Prof. Gurevych: Die ACL ist die wichtigste internationale wissenschaftliche Gesellschaft für Computerlinguistik. Sie zeichnet mich für theoretische und praktische Beiträge zu Deep-Learning-Modellen zur Analyse von Texten, zur computergestützten Argumentationsanalyse sowie für die Beiträge rund um die ACL und die deutsche NLP-Community aus.
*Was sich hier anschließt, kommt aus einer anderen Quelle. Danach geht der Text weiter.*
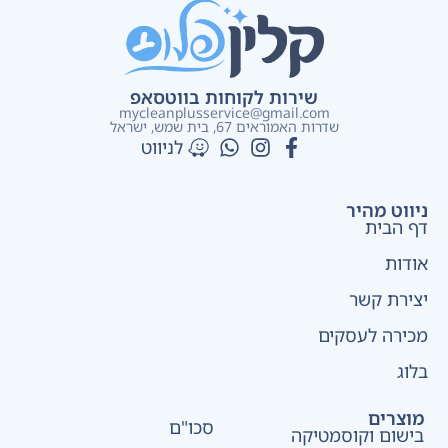
שירות לקוחות בווטסאפ
mycleanplusservice@gmail.com
שדרות האמוראים 67, בית שמש​, ישראל
לניווט
ניווט מהיר
דף הבית
אודות
יצירת קשר
מכירה לעסקים
בלוג
מוצרים
סכו"ם
בישום וקוסמטיקה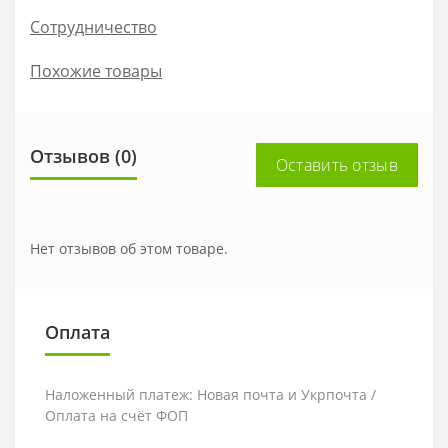
Сотрудничество
Похожие товары
Отзывов (0)
Оставить отзыв
Нет отзывов об этом товаре.
Оплата
Наложенный платеж: Новая почта и Укрпочта /
Оплата на счёт ФОП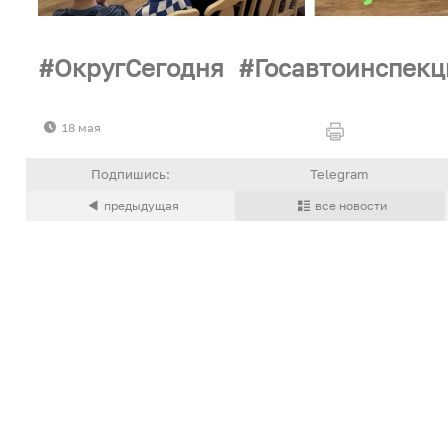
ОкругСегодня
Госавтоинспек
18 мая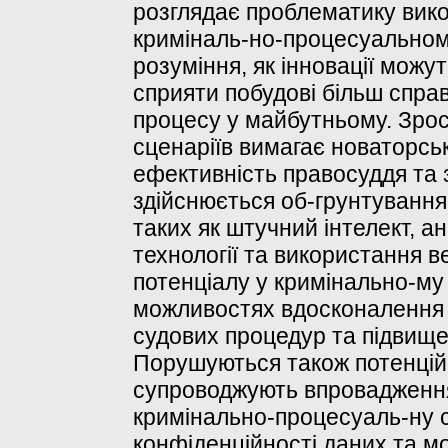
розглядає проблематику вико
криміналь-но-процесуальному
розуміння, як інновації можут
сприяти побудові більш спра
процесу у майбутньому. Зро
сценаріїв вимагає новаторськ
ефективність правосуддя та 
здійснюється об-грунтування
таких як штучний інтелект, а
технології та використання ве
потенціалу у кримінально-му
можливостях вдосконалення 
судових процедур та підвище
Порушуються також потенційн
супроводжують впровадження 
кримінально-процесуаль-ну 
конфіденційності даних та м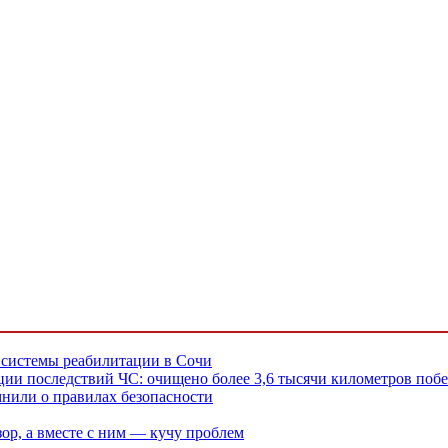
 системы реабилитации в Сочи
ии последствий ЧС: очищено более 3,6 тысячи километров поб
нили о правилах безопасности
ор, а вместе с ним — кучу проблем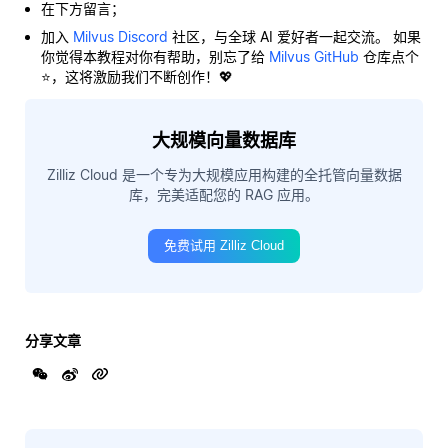
在下方留言；
加入
Milvus Discord
社区，与全球 AI 爱好者一起交流。 如果
你觉得本教程对你有帮助，别忘了给
Milvus GitHub
仓库点个
⭐，这将激励我们不断创作！💖
大规模向量数据库
Zilliz Cloud 是一个专为大规模应用构建的全托管向量数据
库，完美适配您的 RAG 应用。
免费试用 Zilliz Cloud
分享文章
Generell zeichnet das ACL Fellowship-Programm Mitglieder aus, die mit ihrer Forschung einen außergewöhnlichen Beitrag zum Gebiet der Computerlinguistik leisten, sei es in Form von wissenschaftlicher und technischer Exzellenz, in Form von Diensten für die Community und für die Gesellschaft. Die Anzahl der neuen Fellows, die in einem Jahr ernannt werden, sollte nicht mehr als 0,2 Prozent der aktuellen ACL-Mitglieder ausmachen.

Sie forschen zu Künstlicher Intelligenz, Computerlinguistik und Modellen des maschinellen Lernens. Bitte geben Sie einen kleinen Einblick in Ihre Projekte und einige Anwendungsbeispiele.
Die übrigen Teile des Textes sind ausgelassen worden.